Let's say I have two populations $x_1$ and $x_2$ each with an assumed normal distribution of roughly equal variance, and I obtain $N=100$ samples from each population, where the sample statistics are $\bar{x}_1=10.44, \bar{x}_2=12.01, \sigma_{x1} = 1.33, \sigma_{x2} = 1.49$.
I want to know my confidence level that the population mean of $x_2$ is greater than the population mean of $x_1$.
Applying the t-test gives me
$$ t=\frac{\bar{x}_2-\bar{x}_1}{\sqrt{\frac{\sigma_{x1}{}^2+\sigma_{x2}{}^2}{N}}} = 7.860816 $$
I'm computing a probability of about $10^{-13}$ from using scipy's survival function scipy.stats.t.sf (= 1 - CDF):
>>> import scipy.stats
>>> scipy.stats.t.sf(7.860816, 198)
1.1995112158126528e-13
It looks like $t$ could also be considered a normalized version of $v = x_2 - x_1$ where $\bar{v} = \bar{x}_2 - \bar{x}_1$ and $\sigma_{v} = \sqrt{\sigma_1{}^2+\sigma_2{}^2}$:
$$t = \frac{\bar{v}}{\sigma_{v}\sqrt{N}}$$
namely that $t$ is equivalent to the random variable $v = x_2 - x_1$ normalized by its standard deviation and by the square root of the number of samples, so that I would expect $\sigma_t \approx 1$ if I ran lots of these tests. (This neglects the fact that the sample statistics have variation, which I think is the difference.)

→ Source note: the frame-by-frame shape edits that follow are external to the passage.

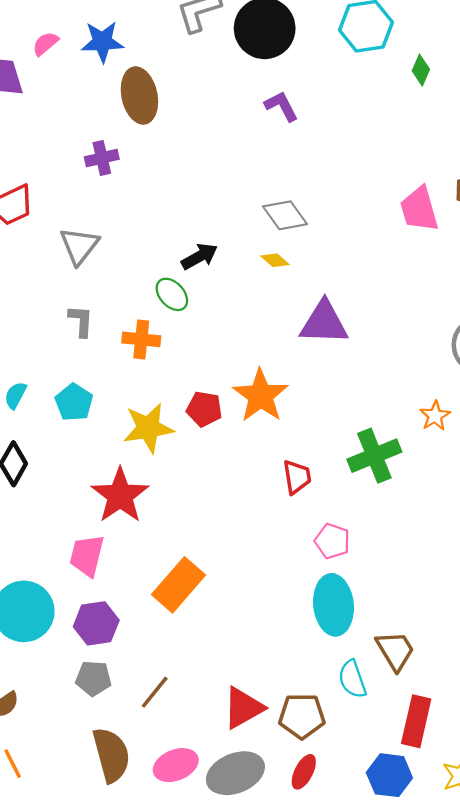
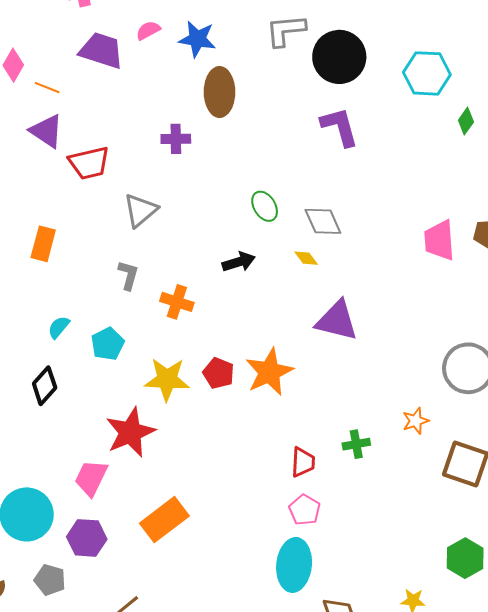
purple L-shape: (281, 106) -> (340, 127), size x1.4
black arrow: (199, 256) -> (239, 262), moved
green ellipse: (172, 294) -> (265, 206), moved
green cross: (374, 456) -> (356, 444), size x0.6
red trapezoid: (297, 477) -> (303, 462), moved
gray pentagon: (93, 678) -> (50, 580), moved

And the probability of $t<0$ (my hypothesis about the relative values of the population means) should therefore be around the ballpark of scipy.norm.sf(7.860816):
>>> scipy.stats.norm.sf(7.860816)
1.9081952314663672e-15
But this is about a factor of 63 smaller than the probability computed from the t-distribution. Is this really supposed to be that big a difference for large $N$?